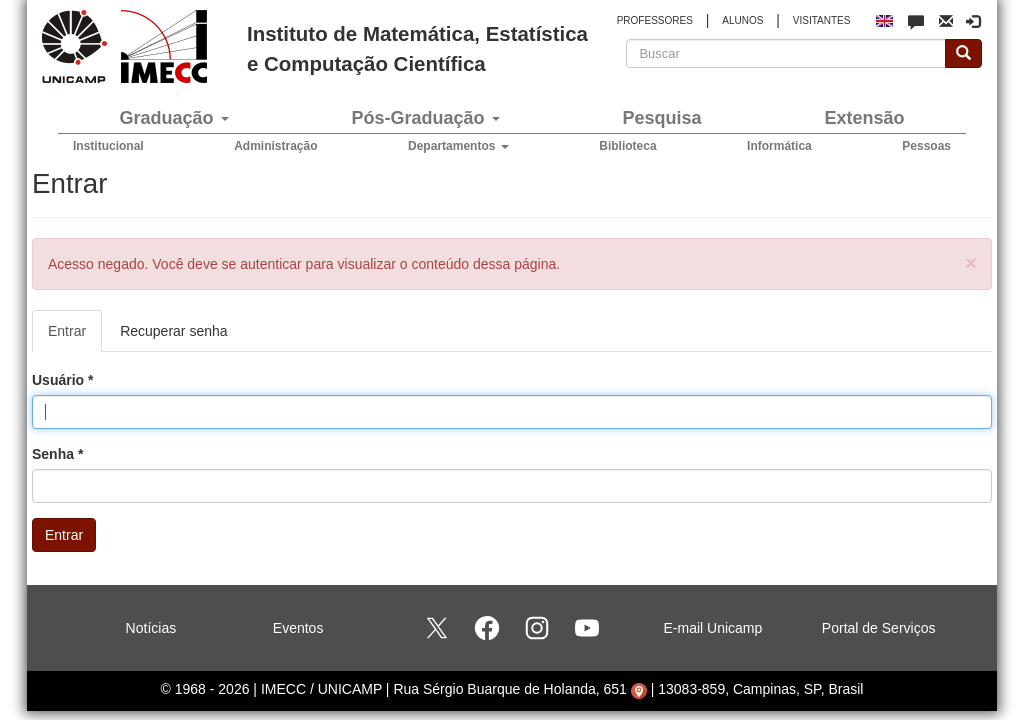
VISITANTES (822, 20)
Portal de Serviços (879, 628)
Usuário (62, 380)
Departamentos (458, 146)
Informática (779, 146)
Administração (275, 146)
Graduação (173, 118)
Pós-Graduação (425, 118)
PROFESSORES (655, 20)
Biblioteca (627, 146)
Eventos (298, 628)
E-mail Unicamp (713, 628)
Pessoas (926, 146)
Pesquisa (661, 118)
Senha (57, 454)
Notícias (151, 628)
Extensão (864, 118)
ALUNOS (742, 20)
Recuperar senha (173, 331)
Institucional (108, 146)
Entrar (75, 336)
...
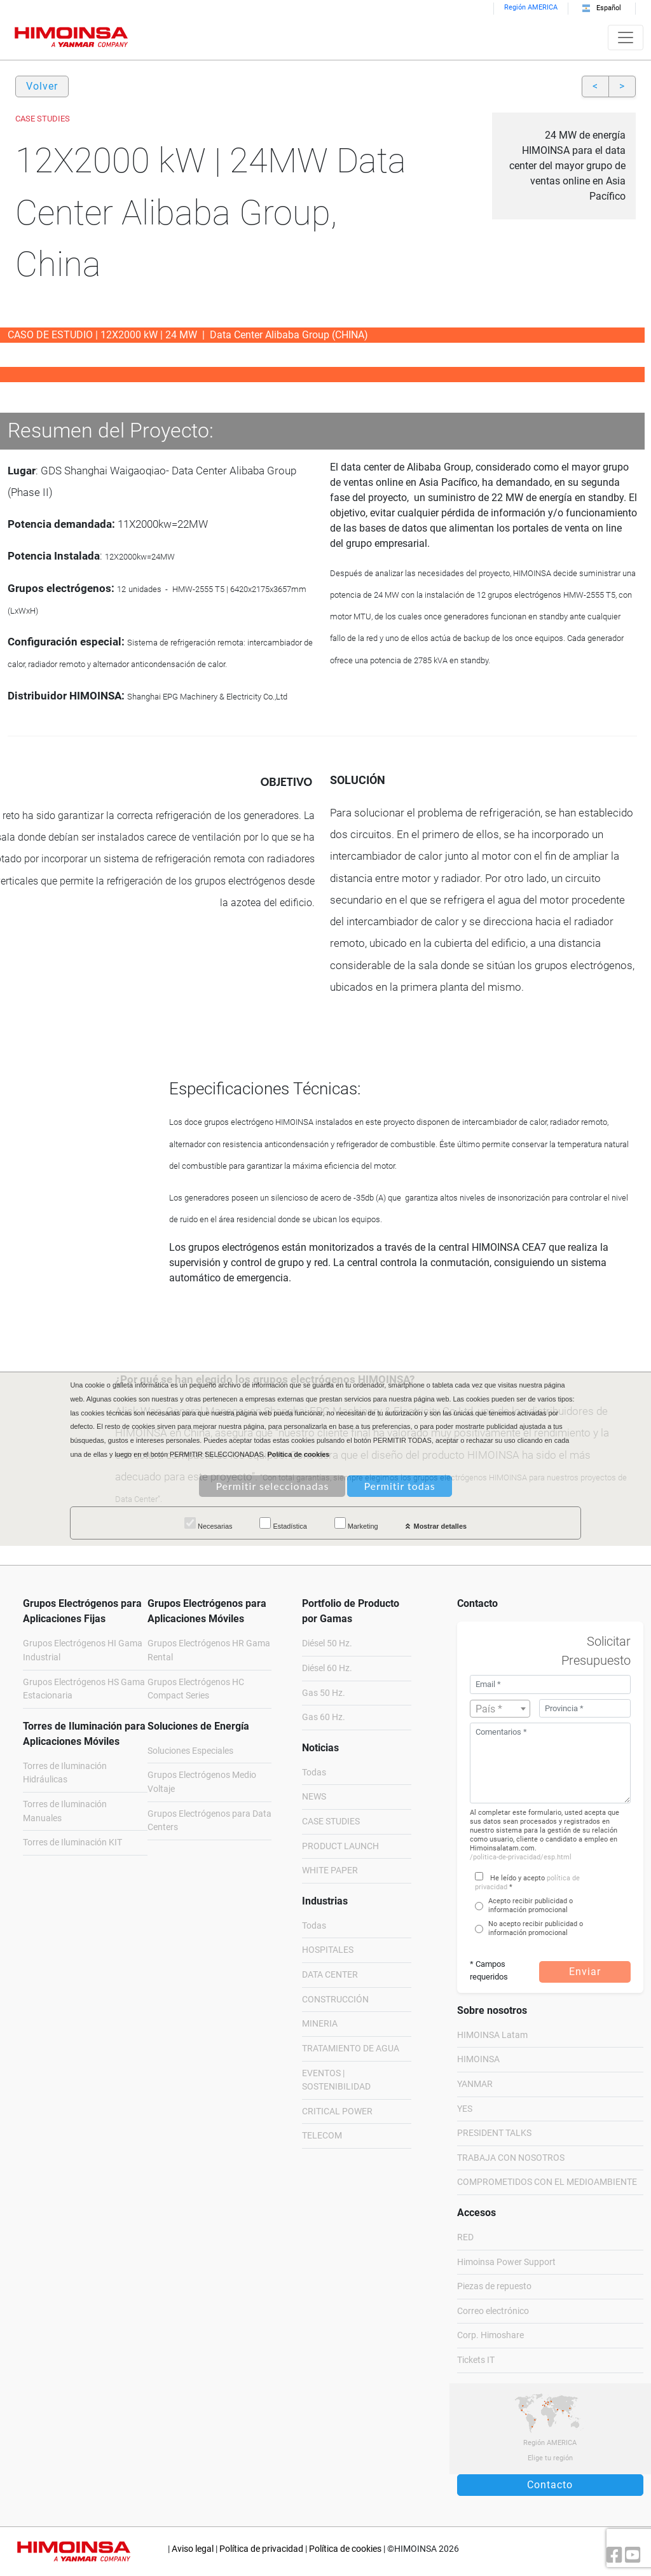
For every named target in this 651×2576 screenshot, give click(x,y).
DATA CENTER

* [Work required]: Look in the material above for the line with "Pesquisa (661, 118)" and the line with "Entrar (75, 336)", and transcribe exactly those lines and all lines between them, nothing more.

* [Reply to the task]:
Pesquisa (661, 118)
Senha (57, 454)
Notícias (151, 628)
Extensão (864, 118)
ALUNOS (742, 20)
Recuperar senha (173, 331)
Institucional (108, 146)
Entrar (75, 336)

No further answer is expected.